Lung cancer is cancer that usually starts in the lining of the bronchi (the main airways of the lungs), but can also begin in other areas of the respiratory system, including the trachea, bronchioles, or alveoli. It is the leading cause of cancer death in both men and women. In 2015, 221,200 new cases of lung cancer are expected, according to the American Cancer Society.
Lung cancers are believed to develop over a period of many years.
Nearly all lung cancers are carcinomas, cancers that begin in the lining or covering tissues of an organ. The tumor cells of each type of lung cancer grow and spread differently, and each type requires different treatment. About 85 percent to 90 percent of lung cancers belong to the group called non-small cell lung cancer.
Lung cancers are generally divided into two types:
- Non-small cell lung cancer is much more common than small cell lung cancer. There are several types of non-small cell lung cancer, named for the type of cells found in the tumor:
- Squamous cell carcinoma, also called epidermoid carcinoma, is the most common type of lung cancer in men. It often begins in the bronchi and usually does not spread as quickly as other types of lung cancer.

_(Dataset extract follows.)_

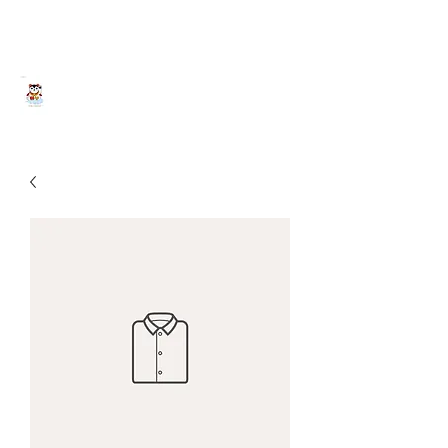
Yokohama HY House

- Adenocarcinoma usually begins along the outer edges of the lungs and under the lining of the bronchi. This type of non-small cell lung cancer begins in cells that have secretory (glandular) characteristics. It is the most common type of lung cancer in people who have never smoked.
- Large cell carcinomas are a group of cancers with large, abnormal-looking cells. These tumors usually begin along the outer edges of the lungs.

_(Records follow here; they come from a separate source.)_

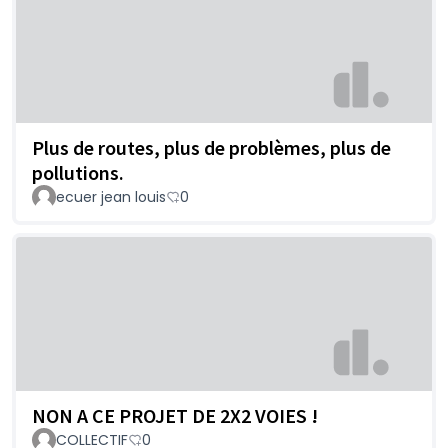
Plus de routes, plus de problèmes, plus de
pollutions.
ecuer jean louis
0
NON A CE PROJET DE 2X2 VOIES !
COLLECTIF
0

- Adenosquamous carcinoma begins in flattened cells when viewed under a microscope. These cells also have secretory characteristics.
- Undifferentiated carcinoma involves abnormal-looking cancer cells that tend to multiply quickly.
- Small cell lung cancer, sometimes called oat cell cancer because the cancer cells may look like oats when viewed under a microscope, grows rapidly and quickly spreads to other organs. There are two stages of small cell lung cancer:
- limited - cancer is generally found only in one lung. There may also be cancer in nearby lymph nodes on the same side of the chest.
- extensive - cancer has spread beyond the primary tumor in the lung into other parts of the body.
It is important to find out what kind of lung cancer a person has. The different types of carcinomas, involving different regions of the lung, may cause different symptoms and are treated differently.
What are the symptoms of lung cancer?
The following are the most common symptoms for lung cancer. However, each individual may experience symptoms differently.
Lung cancer usually does not cause symptoms when it first develops, but they often become present after the tumor begins growing. A cough is the most common symptom of lung cancer. Other symptoms include:
- constant chest pain
- shortness of breath
- recurring lung infections, such as pneumonia or bronchitis
- bloody or rust colored sputum
- swelling of the neck and face caused by a tumor that presses on large blood vessels near the lung
- pain and weakness in the shoulder, arm, or hand caused by a tumor that presses on certain nerves near the lung
- fever for unknown reason
Like other cancers, lung cancer can cause:
- loss of appetite
- loss of weight
- pain in other parts of the body not affected by the cancer
- bone fractures
Other symptoms can be caused by substances made by lung cancer cells - referred to as a paraneoplastic syndrome. Certain lung cancer cells produce a substance that causes a sharp drop in the level of sodium in the blood, which can cause many symptoms, including confusion and sometimes even coma.
None of these symptoms is a sure sign of lung cancer. The symptoms of lung cancer may resemble another medical condition or problem. Always consult your physician for a diagnosis.